"I feel so nervous, you know, Mirrilees," said poor little Mr. Binney. "It's all very well for you young fellows who are used to it, but it's all new to me, and it's no use pretending I feel at my ease."
"Oh, for heaven's sake don't lose your head," said Mirrilees anxiously, "or Third will bump you to a certainty. They're not so good as you are, but they always go off with a rush, and may hustle you a bit at first. If they don't catch you before Grassy you'll keep away all right, and ought to run into Pembroke at Ditton Corner."
"Third's pretty good," said Lucius. "They're not to be sneezed at. We generally row faster than we are expected to."
Then followed a long discussion between Lucius and Mirrilees upon the respective merits of the two boats, which was not calculated to allay Mr. Binney's nervousness, so he took his leave, and wandered about again until lunch time, more disconsolate than ever. A hundred times he wished he had never joined a boat club and even that he had never come up to Cambridge.
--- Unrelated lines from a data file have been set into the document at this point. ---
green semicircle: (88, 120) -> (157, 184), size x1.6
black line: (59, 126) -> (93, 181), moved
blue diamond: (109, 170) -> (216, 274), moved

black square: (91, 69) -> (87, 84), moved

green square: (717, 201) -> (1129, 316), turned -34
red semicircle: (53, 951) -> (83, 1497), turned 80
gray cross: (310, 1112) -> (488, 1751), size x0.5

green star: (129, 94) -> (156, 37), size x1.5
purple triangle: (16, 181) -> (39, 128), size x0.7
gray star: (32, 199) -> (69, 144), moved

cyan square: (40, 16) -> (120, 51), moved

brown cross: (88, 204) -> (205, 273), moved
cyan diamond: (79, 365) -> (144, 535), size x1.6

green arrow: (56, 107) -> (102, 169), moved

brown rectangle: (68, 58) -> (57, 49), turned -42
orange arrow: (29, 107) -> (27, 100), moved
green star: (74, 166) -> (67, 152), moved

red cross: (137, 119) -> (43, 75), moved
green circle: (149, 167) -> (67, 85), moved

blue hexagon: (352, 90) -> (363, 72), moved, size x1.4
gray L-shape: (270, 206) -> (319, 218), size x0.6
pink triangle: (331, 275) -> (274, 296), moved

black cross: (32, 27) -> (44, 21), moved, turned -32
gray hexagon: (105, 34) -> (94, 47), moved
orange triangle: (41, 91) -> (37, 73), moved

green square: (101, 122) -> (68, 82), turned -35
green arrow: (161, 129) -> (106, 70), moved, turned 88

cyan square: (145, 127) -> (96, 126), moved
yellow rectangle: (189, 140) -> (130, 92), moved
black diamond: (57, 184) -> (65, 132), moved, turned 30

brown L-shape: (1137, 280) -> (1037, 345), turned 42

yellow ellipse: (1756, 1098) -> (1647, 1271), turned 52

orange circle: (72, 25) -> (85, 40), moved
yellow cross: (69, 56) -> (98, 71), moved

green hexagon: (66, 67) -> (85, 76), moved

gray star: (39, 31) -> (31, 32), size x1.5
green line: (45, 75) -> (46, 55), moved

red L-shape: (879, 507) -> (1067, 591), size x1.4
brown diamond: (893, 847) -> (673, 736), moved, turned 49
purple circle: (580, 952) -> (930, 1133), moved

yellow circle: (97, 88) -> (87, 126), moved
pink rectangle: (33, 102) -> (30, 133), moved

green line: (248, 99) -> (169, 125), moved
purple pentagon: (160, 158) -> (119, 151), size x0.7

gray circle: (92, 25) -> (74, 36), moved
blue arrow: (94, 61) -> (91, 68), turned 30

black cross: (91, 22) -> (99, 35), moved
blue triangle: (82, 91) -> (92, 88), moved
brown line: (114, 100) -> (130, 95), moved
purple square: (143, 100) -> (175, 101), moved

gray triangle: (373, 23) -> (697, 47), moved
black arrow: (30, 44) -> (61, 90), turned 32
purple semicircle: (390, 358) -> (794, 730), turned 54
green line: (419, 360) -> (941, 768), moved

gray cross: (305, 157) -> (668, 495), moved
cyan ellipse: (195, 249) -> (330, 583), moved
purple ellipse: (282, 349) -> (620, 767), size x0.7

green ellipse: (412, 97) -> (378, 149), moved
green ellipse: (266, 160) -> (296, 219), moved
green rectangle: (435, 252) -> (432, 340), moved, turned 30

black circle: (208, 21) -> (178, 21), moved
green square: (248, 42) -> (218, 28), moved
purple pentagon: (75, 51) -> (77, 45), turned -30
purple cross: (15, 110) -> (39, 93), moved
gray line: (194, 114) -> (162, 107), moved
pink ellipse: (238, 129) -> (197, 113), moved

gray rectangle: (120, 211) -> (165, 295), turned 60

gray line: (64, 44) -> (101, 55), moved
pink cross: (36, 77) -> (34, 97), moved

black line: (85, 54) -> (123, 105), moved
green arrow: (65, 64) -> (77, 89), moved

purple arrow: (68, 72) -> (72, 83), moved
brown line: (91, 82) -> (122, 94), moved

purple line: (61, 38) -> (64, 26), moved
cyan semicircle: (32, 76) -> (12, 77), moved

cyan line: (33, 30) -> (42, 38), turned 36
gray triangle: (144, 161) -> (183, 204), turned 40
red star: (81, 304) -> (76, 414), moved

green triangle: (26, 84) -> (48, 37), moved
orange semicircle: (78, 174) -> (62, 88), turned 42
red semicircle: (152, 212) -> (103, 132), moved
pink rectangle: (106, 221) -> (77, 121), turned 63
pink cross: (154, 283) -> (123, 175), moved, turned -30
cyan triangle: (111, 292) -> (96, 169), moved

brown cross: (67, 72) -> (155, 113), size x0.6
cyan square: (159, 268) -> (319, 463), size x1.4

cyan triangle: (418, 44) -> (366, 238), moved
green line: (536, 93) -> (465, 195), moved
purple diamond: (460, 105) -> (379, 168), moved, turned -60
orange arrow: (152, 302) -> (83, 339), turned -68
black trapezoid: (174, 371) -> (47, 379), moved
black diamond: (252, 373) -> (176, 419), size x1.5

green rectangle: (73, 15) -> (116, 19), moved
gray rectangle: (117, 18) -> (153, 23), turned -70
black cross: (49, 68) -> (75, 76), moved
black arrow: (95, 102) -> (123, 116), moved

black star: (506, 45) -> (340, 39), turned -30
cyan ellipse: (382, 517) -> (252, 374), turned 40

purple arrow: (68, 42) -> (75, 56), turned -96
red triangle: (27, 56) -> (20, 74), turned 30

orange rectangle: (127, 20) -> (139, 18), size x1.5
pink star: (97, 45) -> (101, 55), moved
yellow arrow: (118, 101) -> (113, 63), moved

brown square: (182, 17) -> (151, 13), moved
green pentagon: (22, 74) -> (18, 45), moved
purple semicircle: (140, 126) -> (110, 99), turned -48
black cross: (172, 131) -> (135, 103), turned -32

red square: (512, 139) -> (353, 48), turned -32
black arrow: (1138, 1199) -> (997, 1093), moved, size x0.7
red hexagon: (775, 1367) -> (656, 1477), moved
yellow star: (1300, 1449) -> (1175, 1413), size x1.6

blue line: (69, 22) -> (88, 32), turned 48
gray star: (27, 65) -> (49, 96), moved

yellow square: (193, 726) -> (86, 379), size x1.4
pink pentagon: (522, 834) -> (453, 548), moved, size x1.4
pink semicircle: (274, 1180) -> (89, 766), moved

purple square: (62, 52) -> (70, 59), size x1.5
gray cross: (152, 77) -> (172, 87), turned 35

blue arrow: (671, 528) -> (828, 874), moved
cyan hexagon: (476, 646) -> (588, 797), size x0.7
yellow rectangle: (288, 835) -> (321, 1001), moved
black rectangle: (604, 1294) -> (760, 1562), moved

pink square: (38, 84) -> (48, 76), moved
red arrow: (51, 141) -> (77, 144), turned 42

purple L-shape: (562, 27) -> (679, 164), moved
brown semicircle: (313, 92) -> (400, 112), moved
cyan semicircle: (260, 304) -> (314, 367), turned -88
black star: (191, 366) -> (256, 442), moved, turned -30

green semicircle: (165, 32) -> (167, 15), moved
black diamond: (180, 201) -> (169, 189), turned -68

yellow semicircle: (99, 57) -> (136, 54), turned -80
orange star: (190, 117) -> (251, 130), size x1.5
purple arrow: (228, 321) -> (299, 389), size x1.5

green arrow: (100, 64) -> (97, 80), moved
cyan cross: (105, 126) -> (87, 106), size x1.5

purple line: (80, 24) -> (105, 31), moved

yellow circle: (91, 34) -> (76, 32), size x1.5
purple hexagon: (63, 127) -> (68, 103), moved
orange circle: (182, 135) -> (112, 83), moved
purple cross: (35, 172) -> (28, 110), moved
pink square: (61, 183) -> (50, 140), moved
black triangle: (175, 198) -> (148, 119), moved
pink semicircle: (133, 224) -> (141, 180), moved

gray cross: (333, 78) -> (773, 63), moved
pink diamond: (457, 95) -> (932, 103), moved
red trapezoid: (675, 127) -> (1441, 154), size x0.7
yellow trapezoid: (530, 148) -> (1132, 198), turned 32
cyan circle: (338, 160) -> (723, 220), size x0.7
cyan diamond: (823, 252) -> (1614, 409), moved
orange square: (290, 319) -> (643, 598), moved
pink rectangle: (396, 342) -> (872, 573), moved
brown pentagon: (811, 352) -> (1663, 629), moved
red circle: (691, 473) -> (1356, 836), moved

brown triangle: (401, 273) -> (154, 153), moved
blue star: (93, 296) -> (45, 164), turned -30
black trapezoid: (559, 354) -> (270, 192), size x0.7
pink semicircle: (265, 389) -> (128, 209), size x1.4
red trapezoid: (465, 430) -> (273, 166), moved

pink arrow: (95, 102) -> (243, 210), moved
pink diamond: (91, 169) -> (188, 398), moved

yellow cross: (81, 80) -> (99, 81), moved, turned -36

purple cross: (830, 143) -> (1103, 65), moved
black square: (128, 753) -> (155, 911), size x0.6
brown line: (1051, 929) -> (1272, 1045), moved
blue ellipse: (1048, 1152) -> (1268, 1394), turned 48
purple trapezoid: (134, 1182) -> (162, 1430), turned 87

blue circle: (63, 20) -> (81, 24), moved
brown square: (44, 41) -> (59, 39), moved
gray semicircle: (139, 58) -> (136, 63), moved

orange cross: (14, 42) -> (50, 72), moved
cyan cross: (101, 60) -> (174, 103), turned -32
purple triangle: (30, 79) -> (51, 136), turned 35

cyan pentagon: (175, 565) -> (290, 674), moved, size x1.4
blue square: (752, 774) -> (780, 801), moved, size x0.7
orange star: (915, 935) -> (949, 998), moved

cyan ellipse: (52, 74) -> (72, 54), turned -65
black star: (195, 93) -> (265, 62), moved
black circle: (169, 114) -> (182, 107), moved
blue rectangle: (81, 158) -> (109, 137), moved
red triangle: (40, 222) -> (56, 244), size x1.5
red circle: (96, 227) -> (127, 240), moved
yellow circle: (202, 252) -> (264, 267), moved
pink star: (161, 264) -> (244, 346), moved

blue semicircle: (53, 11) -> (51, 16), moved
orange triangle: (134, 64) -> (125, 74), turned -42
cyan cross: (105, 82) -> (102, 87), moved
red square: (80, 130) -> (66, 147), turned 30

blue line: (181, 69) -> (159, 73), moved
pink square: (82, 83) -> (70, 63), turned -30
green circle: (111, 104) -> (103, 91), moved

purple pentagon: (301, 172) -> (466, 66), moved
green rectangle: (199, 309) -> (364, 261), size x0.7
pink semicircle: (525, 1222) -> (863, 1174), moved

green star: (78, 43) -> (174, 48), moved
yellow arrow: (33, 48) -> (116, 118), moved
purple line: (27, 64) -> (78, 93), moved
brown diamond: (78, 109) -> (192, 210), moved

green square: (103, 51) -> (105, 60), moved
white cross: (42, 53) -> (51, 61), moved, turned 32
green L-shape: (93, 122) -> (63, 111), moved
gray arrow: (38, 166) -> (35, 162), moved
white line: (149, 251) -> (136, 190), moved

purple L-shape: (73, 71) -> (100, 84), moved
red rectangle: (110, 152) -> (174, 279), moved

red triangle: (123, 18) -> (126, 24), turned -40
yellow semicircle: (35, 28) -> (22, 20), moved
He passed a very trying few hours until it was time to go down to the boat-house. During the long row down to the starting-point he discovered that he had not entirely forgotten all that he had learnt about the art of steering and felt a little better. But when the crew got out of the boat and waited about in the drizzling rain for the first gun his fears returned and he was unable to take any part in the mild horse-play with which the rest of the crew beguiled the interval. The bustle of getting into the boat again and seeing that everything was right with stretchers, rowlocks, and steering-gear, revived him a little, but during that awful minute before the last gun, when the boat was shoved out and the men sat forward with every nerve on edge, while the coach stood on the bank, watch in hand, telling off the relentless seconds, Mr. Binney's face of gloom and despair was a picture to behold. He was convinced that he was going to drop the chain so that it would foul the rudder lines, or not drop it at all, or pull the wrong string, or perform one of those mistakes to which the best of coxswains are liable at these terrible moments.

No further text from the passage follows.